[Data to use Boundary: Start]

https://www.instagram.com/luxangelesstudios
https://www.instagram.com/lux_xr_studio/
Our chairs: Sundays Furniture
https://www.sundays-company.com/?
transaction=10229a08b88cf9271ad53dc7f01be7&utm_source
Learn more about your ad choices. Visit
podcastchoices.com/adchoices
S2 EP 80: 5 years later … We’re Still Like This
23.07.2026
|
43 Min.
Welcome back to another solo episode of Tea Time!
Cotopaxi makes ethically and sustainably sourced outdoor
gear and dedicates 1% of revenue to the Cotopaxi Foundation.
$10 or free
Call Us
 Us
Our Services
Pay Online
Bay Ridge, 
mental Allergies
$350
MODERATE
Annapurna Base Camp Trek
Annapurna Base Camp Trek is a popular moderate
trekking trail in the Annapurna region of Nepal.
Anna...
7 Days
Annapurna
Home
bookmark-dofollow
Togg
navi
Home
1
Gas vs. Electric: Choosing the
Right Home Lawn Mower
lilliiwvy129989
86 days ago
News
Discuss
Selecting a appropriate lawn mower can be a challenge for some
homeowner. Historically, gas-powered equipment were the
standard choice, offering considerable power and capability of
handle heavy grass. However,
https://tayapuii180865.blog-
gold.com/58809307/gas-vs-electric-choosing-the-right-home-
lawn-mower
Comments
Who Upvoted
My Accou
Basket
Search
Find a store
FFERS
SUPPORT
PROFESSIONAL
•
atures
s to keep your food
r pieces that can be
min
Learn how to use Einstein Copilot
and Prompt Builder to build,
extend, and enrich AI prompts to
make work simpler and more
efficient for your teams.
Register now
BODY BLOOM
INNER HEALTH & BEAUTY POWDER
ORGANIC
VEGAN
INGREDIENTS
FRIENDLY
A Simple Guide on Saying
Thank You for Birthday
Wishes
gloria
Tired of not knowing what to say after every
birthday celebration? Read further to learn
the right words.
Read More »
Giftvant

[Data to use Boundary: End]

## Task prompt
Leave out every line above except those from the line with "transaction=10229a08b88cf9271ad53dc7f01be7&utm_source" up to and including the line with "Welcome back to", and copy those exactly.

## Response box
transaction=10229a08b88cf9271ad53dc7f01be7&utm_source
Learn more about your ad choices. Visit
podcastchoices.com/adchoices
S2 EP 80: 5 years later … We’re Still Like This
23.07.2026
|
43 Min.
Welcome back to another solo episode of Tea Time!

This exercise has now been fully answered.